Because Cameron has used so much animation and spent so much money on it, Avatar’s scope and scale is staggering. Animation isn’t limited by the abilities of set designers or the tricks of forced perspective. The Na’vi twist and turn through the sky, wheeling between incredible floating mountains on brightly colored, alien dragons. Jake and his Na’vi guide Neytiri (Zoe Saldana) leap and run and jump through a garishly colored, awe-inspiring environment of trees and rocks and freakish creatures on an alien planet. It’s a world of neons and deep shadows which, only seem to get deeper and brighter with the aid of Cameron’s 3D technology.
I’m still not convinced, though, that this is a better movie because it’s in 3D. It looks great and Cameron deserves a lot of credit here for, as so many other directors have done recently, for refusing to use 3D as a gimmick. The film’s most stunning 3D scenes involve rain or ash floating in the foreground in front of the characters, as if falling into the audience. But it’s not a gimmick. Here 3D exists primarily to give the film visual depth and for most of Avatar you’ll simply accept it and stop noticing it. Is it the best 3D we’ve seen on screen? Sure, but only by an infinitesimal margin. For anyone who’s seen 3D in other movies recently, there’s nothing revolutionary here, even if it is pretty.
Pretty, but preachy. Though the script leaves many of its supporting characters underdeveloped and muddles through some of the specifics of what’s going on, it’s spot on in delivering its message. It’s one you should be used to by now, particularly if you live in a state where right thinking people drive a Prias. It’s technology and progress that’s the real villain in Avatar and, like everything in this movie, it’s not subtle about it. The Na’vi are wonderful because they’re primitive and in tune with the cosmos. The humans are evil because they’re only interested in progress and creating the machines which make things go. Our heroes are heroes because they shun technology in favor of riding wild animals and climbing trees with alien primitives. If only we’d all take off our clothes and wander around in the forest, surely we’d see that’s a better way to live. Who needs television or antibiotics when you can walk around barefoot? One presumes that Cameron missed the irony in making an anti-technology movie using the most technologically advanced tools available.

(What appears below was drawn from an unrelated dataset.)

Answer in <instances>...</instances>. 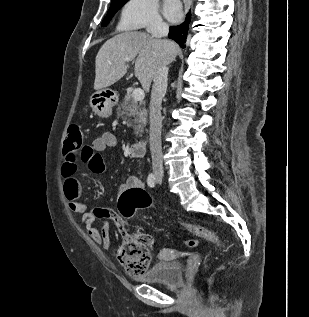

Avatar is not a thinking man’s movie. Unlike some of James Cameron’s more substantive work, this movie belongs on a shelf with the hollow blockbusters of Roland Emmerich. It’s all colors and lights and effects not emotion and character and plot. Instead of working on his script, Cameron made it beautiful, so beautiful that you’re likely to enjoy it on some empty, forgettable level in spite of its many flaws. It probably helps if you don’t think about it.